Iceberg Data Lake
Grepr can use storage integrations as sources from or sinks to an Iceberg (opens in a new tab)-powered Data Lake. Iceberg is a "table-format". It tells query engines like Trino or Spark what data exists in what files so they can efficiently query that data using SQL.
Grepr's data lake stores data using Parquet files in S3. Parquet is an efficient "columnar" data format for the actual files that store the data. Parquet makes it easy for query engines figure out what portions of data files should be read and which should be skipped so that queries are efficient.
Grepr's pipelines usually include at least one Iceberg sink where Grepr stores raw data. Grepr may use additional sinks for various other metadata such as the patterns that are found in log data, or IDs of messages that have already been sent to a sink to prevent duplicates.

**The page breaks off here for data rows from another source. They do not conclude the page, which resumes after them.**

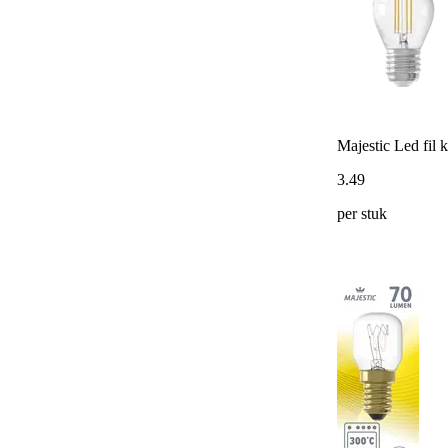
Majestic Led fil
3
.
49
per stuk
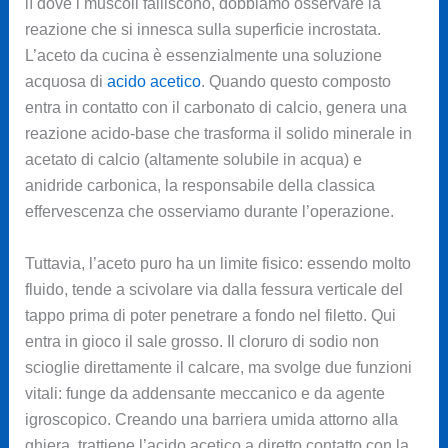
lì dove i muscoli falliscono, dobbiamo osservare la
reazione che si innesca sulla superficie incrostata.
L’aceto da cucina è essenzialmente una soluzione
acquosa di
acido acetico
. Quando questo composto
entra in contatto con il carbonato di calcio, genera una
reazione acido-base che trasforma il solido minerale in
acetato di calcio (altamente solubile in acqua) e
anidride carbonica, la responsabile della classica
effervescenza che osserviamo durante l’operazione.
Tuttavia, l’aceto puro ha un limite fisico: essendo molto
fluido, tende a scivolare via dalla fessura verticale del
tappo prima di poter penetrare a fondo nel filetto. Qui
entra in gioco il sale grosso. Il cloruro di sodio non
scioglie direttamente il calcare, ma svolge due funzioni
vitali: funge da addensante meccanico e da agente
igroscopico. Creando una barriera umida attorno alla
ghiera, trattiene l’acido acetico a diretto contatto con la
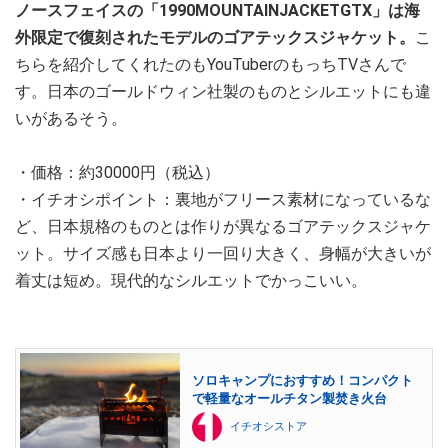
ノースフェイスの「1990MOUNTAINJACKETGTX」は海
外限定で復刻されたモデルのゴアテックスジャケット。
こ
ちらを紹介してくれたのもYouTuberのもっちTVさんで
す。日本のゴールドウィン社製のものとシルエットにも違
いがあるそう。
・価格：約30000円（税込）
・イチオシポイント：裏地がフリース素材になっているな
ど、日本規格のものとは作りが異なるゴアテックスジャケ
ット。サイズ感も日本より一回り大きく、身幅が大きいが
着丈は短め。現代的なシルエットでかっこいい。
ソロキャンプにおすすめ！コンパクト
で軽量なオールチタン製焚き火台
イチオシストア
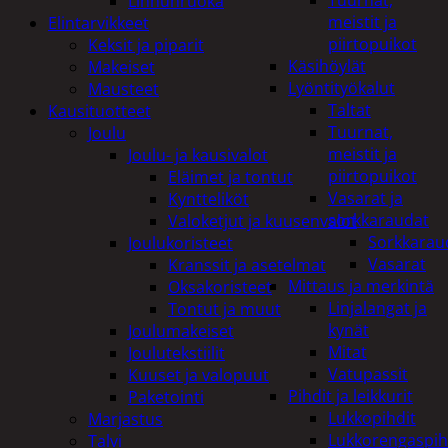
Tuurnat,
Linnunruoka
meistit ja
Elintarvikkeet
piirtopuikot
Keksit ja piparit
Käsihöylät
Makeiset
Lyöntityökalut
Mausteet
Taltat
Kausituotteet
Tuurnat,
Joulu
meistit ja
Joulu- ja kausivalot
piirtopuikot
Eläimet ja tontut
Vasarat ja
Kyntteliköt
sorkkaraudat
Valoketjut ja kuusenvalot
Sorkkarau
Joulukoristeet
Vasarat
Kranssit ja asetelmat
Mittaus ja merkintä
Oksakoristeet
Linjalangat ja
Tontut ja muut
kynät
Joulumakeiset
Mitat
Joulutekstiilit
Vatupassit
Kuuset ja valopuut
Pihdit ja leikkurit
Paketointi
Lukkopihdit
Marjastus
Lukkorengaspih
Talvi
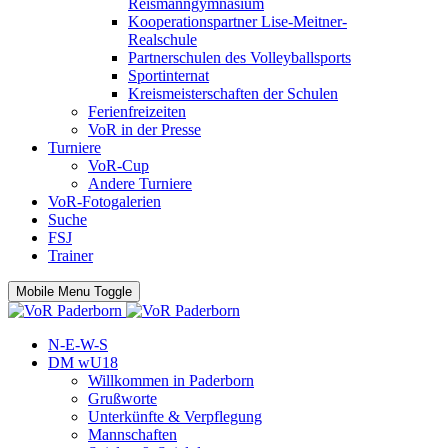
Reismanngymnasium
Kooperationspartner Lise-Meitner-
Realschule
Partnerschulen des Volleyballsports
Sportinternat
Kreismeisterschaften der Schulen
Ferienfreizeiten
VoR in der Presse
Turniere
VoR-Cup
Andere Turniere
VoR-Fotogalerien
Suche
FSJ
Trainer
Mobile Menu Toggle
N-E-W-S
DM wU18
Willkommen in Paderborn
Grußworte
Unterkünfte & Verpflegung
Mannschaften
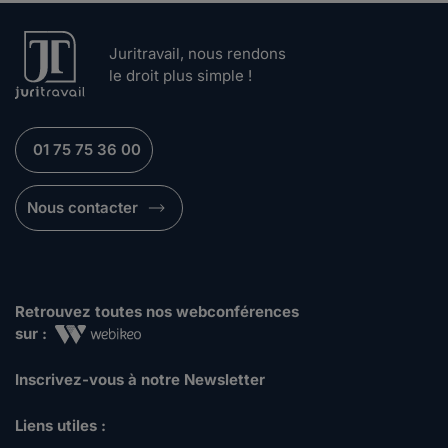
Juritravail, nous rendons
le droit plus simple !
01 75 75 36 00
Nous contacter
Retrouvez toutes nos webconférences
sur :
Inscrivez-vous à notre Newsletter
Liens utiles :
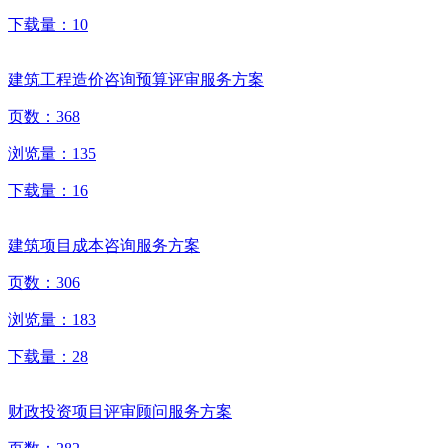
下载量：
10
建筑工程造价咨询预算评审服务方案
页数：
368
浏览量：
135
下载量：
16
建筑项目成本咨询服务方案
页数：
306
浏览量：
183
下载量：
28
财政投资项目评审顾问服务方案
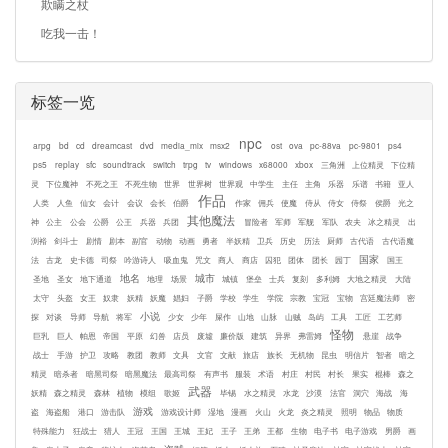
欺瞒之杖
吃我一击！
标签一览
npc
arpg
bd
cd
dreamcast
dvd
media_mix
msx2
ost
ova
pc-88va
pc-9801
ps4
ps5
replay
sfc
soundtrack
switch
trpg
tv
windows
x68000
xbox
三角洲
上位精灵
下位精
灵
下位魔神
不死之王
不死生物
世界
世界树
世界观
中学生
主任
主角
乐器
乐谱
书籍
亚人
作品
人类
人鱼
仙女
会计
会议
会长
伯爵
作家
佣兵
使魔
侍从
侍女
侍祭
侯爵
光之
其他魔法
神
公主
公会
公爵
公王
兵器
兵团
冒险者
军师
军舰
军队
农夫
冰之精灵
出
渕裕
剑斗士
剧情
剧本
副官
动物
动画
勇者
半妖精
卫兵
历史
历法
厨师
古代语
古代语魔
国家
法
古龙
史卡德
司祭
吟游诗人
吸血鬼
咒文
商人
商店
囚犯
团体
团长
园丁
国王
地名
城市
圣地
圣女
地下通道
地理
场景
城镇
堡垒
士兵
复刻
多利姆
大地之精灵
大陆
太守
头盔
女王
奴隶
妖精
妖魔
娼妇
子爵
学校
学生
学院
宗教
宝冠
宝物
宫廷魔法师
密
小说
探
对谈
导师
导航
将军
少女
少年
屎作
山地
山脉
山贼
岛屿
工具
工匠
工艺师
怪物
巨乳
巨人
帕恩
帝国
平原
幻兽
店员
废墟
廉价版
建筑
异界
弗雷姆
悬崖
战争
战士
手游
护卫
攻略
教团
教师
文具
文官
文献
旅店
族长
无机物
昆虫
明信片
智者
暗之
精灵
暗杀者
暗黑司祭
暗黑魔法
最高司祭
有声书
服装
术语
村庄
村民
村长
果实
棍棒
森之
武器
妖精
森之精灵
森林
植物
模组
歌姬
毕锡
水之精灵
水龙
沙漠
法官
洞穴
海战
海
游戏
盗
海盗船
港口
游击队
游戏设计师
湿地
漫画
火山
火龙
炎之精灵
照明
物品
物质
特殊能力
狂战士
猎人
王冠
王国
王城
王妃
王子
王弟
王都
生物
电子书
电子游戏
男爵
画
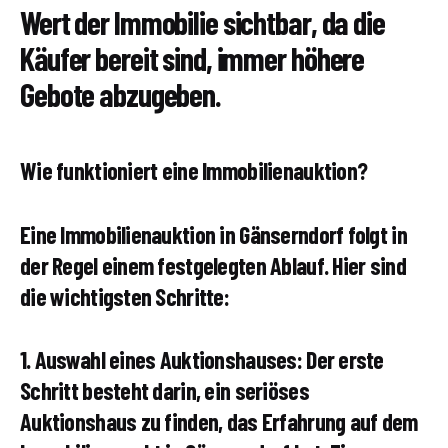
Wert der Immobilie sichtbar, da die
Käufer bereit sind, immer höhere
Gebote abzugeben.
Wie funktioniert eine Immobilienauktion?
Eine Immobilienauktion in Gänserndorf folgt in
der Regel einem festgelegten Ablauf. Hier sind
die wichtigsten Schritte:
1. Auswahl eines Auktionshauses: Der erste
Schritt besteht darin, ein seriöses
Auktionshaus zu finden, das Erfahrung auf dem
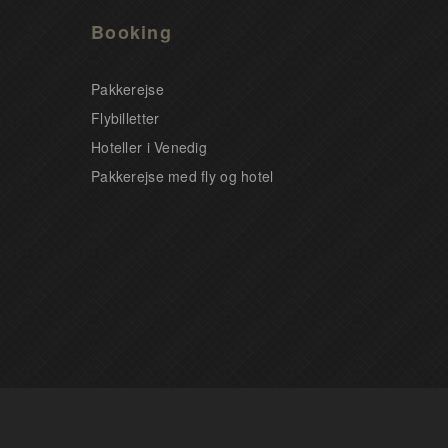
Booking
Pakkerejse
Flybilletter
Hoteller i Venedig
Pakkerejse med fly og hotel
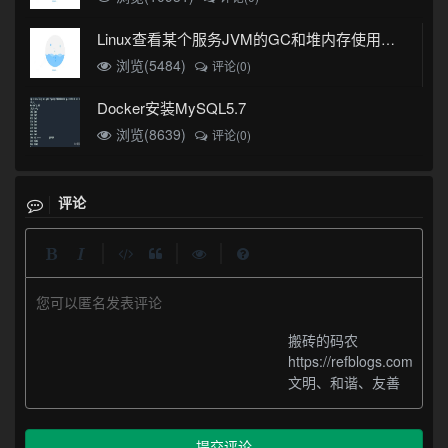
Linux查看某个服务JVM的GC和堆内存使用情况
浏览(5484)
评论(0)
Docker安装MySQL5.7
浏览(8639)
评论(0)
评论
|
|
|
您可以匿名发表评论
搬砖的码农
https://refblogs.com
文明、和谐、友善
提交评论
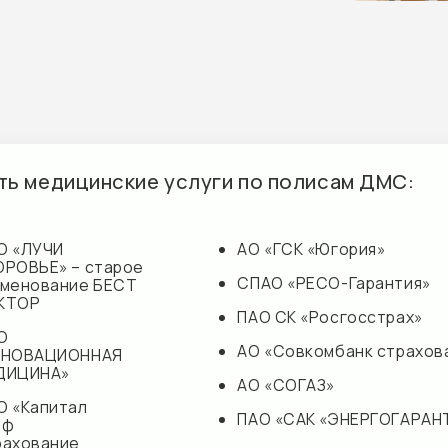
СПАО «РЕСО-Гарантия»
ание БЕСТ
ПАО СК «Росгосстрах»
АО «Совкомбанк страхование»
ЦИОННАЯ
А»
АО «СОГАЗ»
итал
ПАО «САК «ЭНЕРГОГАРАНТ»
ние
«Капитал-полис»
ДЭКСПРЕСС»
па
с
ние»
комбанк страхование»
АО «СОГАЗ»
ПАО «САК «ЭНЕ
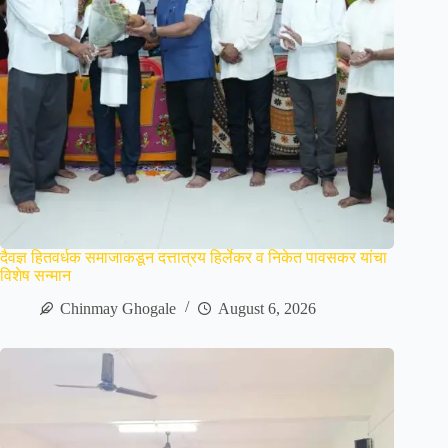
दैवज्ञ हितवर्धक समाजाकडून दत्तात्रय हिर्लेकर व निकेत पावसकर यांचा
विशेष सन्मान
Chinmay Ghogale
August 6, 2026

Raw data queries or backfills use Iceberg tables as sources for the queries. Grepr uses a query engine to search through the data in the Iceberg tables and return results to the user. Since data is not indexed in Grepr, this operation can be slower than a full-text indexed system. That said, these queries run at massive parallel scale, hiding the latency of the query. It is important to be as precise as possible when querying data in Grepr, using tags and limited time ranges to limit the amount of data that needs to be scanned and avoid runaway query costs.
By default, Grepr limits the amount of data that can be scanned within a single query to 100MB. For most queries, this is sufficient. If you need to scan more data, please reach out to us at support@grepr.ai so we can lift your limit.
Configuring Sinks
When using the Grepr UI for creating log-reduction pipelines, the UI will automatically add all the Iceberg sinks needed to write raw log data and related metadata. When using the API, there are multiple sinks that are needed to provide the full Grepr log reduction experience:
LogsIcebergTableSink
: writes raw logs to Iceberg (before the log reducer).PatternLookupIcebergTableSink
: stores pattern ID to log ID mappings (after the log reducer).EventDedupIcebergTableSink
: stores log IDs that have already been sent out to prevent duplicates (after the log reducer).
More details can be found in the API docs.
Configuring Sources
When using the UI for querying or backfilling data, Grepr automatically creates a job
and configures the source correctly. When using the API, you need to configure
source explicitly. The source you should use is called ReducerLogsQuerySource
.
More details can be found in the API docs.